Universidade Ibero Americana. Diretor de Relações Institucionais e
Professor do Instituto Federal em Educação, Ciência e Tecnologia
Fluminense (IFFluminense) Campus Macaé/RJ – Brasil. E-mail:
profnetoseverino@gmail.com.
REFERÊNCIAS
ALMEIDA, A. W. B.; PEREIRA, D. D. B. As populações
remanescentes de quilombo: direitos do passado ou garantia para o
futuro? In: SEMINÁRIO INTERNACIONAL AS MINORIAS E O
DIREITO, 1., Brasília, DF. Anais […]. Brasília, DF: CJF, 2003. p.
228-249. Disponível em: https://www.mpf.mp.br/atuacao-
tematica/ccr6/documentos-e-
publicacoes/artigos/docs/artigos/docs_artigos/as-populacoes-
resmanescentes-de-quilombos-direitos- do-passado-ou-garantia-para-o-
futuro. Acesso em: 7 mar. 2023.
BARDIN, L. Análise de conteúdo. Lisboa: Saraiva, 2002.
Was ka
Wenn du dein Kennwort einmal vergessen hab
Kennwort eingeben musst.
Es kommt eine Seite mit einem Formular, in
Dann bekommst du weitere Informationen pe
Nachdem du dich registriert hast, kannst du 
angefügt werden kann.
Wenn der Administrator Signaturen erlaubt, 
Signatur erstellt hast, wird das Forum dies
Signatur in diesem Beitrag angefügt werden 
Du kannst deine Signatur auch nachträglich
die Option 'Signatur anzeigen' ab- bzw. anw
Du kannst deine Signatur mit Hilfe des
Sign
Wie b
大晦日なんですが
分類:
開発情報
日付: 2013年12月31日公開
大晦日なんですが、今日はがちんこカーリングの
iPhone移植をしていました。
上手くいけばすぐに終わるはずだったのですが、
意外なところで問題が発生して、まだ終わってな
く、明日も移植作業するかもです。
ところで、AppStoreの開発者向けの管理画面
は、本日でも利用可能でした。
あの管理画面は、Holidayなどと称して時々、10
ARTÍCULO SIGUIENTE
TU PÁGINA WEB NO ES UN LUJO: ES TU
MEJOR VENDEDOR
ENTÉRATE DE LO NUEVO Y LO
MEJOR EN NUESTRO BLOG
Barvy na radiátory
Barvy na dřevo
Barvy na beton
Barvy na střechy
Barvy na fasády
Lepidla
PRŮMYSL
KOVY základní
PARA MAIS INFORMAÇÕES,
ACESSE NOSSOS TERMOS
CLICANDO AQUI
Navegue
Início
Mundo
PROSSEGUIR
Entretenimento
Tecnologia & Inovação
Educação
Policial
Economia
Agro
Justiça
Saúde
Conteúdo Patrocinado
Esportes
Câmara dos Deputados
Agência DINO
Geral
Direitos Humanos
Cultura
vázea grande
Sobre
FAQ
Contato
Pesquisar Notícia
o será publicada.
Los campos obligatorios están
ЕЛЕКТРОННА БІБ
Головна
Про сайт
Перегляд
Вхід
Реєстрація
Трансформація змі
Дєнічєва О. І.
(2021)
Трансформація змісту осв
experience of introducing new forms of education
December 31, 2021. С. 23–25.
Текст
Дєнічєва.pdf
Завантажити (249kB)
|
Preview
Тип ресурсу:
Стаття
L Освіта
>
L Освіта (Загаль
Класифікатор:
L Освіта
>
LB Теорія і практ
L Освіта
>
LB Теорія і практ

----------

#### Work order:
Please give back the listing in full; each line must match exactly.

#### Reply to the exercise:
Universidade Ibero Americana. Diretor de Relações Institucionais e
Professor do Instituto Federal em Educação, Ciência e Tecnologia
Fluminense (IFFluminense) Campus Macaé/RJ – Brasil. E-mail:
profnetoseverino@gmail.com.
REFERÊNCIAS
ALMEIDA, A. W. B.; PEREIRA, D. D. B. As populações
remanescentes de quilombo: direitos do passado ou garantia para o
futuro? In: SEMINÁRIO INTERNACIONAL AS MINORIAS E O
DIREITO, 1., Brasília, DF. Anais […]. Brasília, DF: CJF, 2003. p.
228-249. Disponível em: https://www.mpf.mp.br/atuacao-
tematica/ccr6/documentos-e-
publicacoes/artigos/docs/artigos/docs_artigos/as-populacoes-
resmanescentes-de-quilombos-direitos- do-passado-ou-garantia-para-o-
futuro. Acesso em: 7 mar. 2023.
BARDIN, L. Análise de conteúdo. Lisboa: Saraiva, 2002.
Was ka
Wenn du dein Kennwort einmal vergessen hab
Kennwort eingeben musst.
Es kommt eine Seite mit einem Formular, in
Dann bekommst du weitere Informationen pe
Nachdem du dich registriert hast, kannst du 
angefügt werden kann.
Wenn der Administrator Signaturen erlaubt, 
Signatur erstellt hast, wird das Forum dies
Signatur in diesem Beitrag angefügt werden 
Du kannst deine Signatur auch nachträglich
die Option 'Signatur anzeigen' ab- bzw. anw
Du kannst deine Signatur mit Hilfe des
Sign
Wie b
大晦日なんですが
分類:
開発情報
日付: 2013年12月31日公開
大晦日なんですが、今日はがちんこカーリングの
iPhone移植をしていました。
上手くいけばすぐに終わるはずだったのですが、
意外なところで問題が発生して、まだ終わってな
く、明日も移植作業するかもです。
ところで、AppStoreの開発者向けの管理画面
は、本日でも利用可能でした。
あの管理画面は、Holidayなどと称して時々、10
ARTÍCULO SIGUIENTE
TU PÁGINA WEB NO ES UN LUJO: ES TU
MEJOR VENDEDOR
ENTÉRATE DE LO NUEVO Y LO
MEJOR EN NUESTRO BLOG
Barvy na radiátory
Barvy na dřevo
Barvy na beton
Barvy na střechy
Barvy na fasády
Lepidla
PRŮMYSL
KOVY základní
PARA MAIS INFORMAÇÕES,
ACESSE NOSSOS TERMOS
CLICANDO AQUI
Navegue
Início
Mundo
PROSSEGUIR
Entretenimento
Tecnologia & Inovação
Educação
Policial
Economia
Agro
Justiça
Saúde
Conteúdo Patrocinado
Esportes
Câmara dos Deputados
Agência DINO
Geral
Direitos Humanos
Cultura
vázea grande
Sobre
FAQ
Contato
Pesquisar Notícia
o será publicada.
Los campos obligatorios están
ЕЛЕКТРОННА БІБ
Головна
Про сайт
Перегляд
Вхід
Реєстрація
Трансформація змі
Дєнічєва О. І.
(2021)
Трансформація змісту осв
experience of introducing new forms of education
December 31, 2021. С. 23–25.
Текст
Дєнічєва.pdf
Завантажити (249kB)
|
Preview
Тип ресурсу:
Стаття
L Освіта
>
L Освіта (Загаль
Класифікатор:
L Освіта
>
LB Теорія і практ
L Освіта
>
LB Теорія і практ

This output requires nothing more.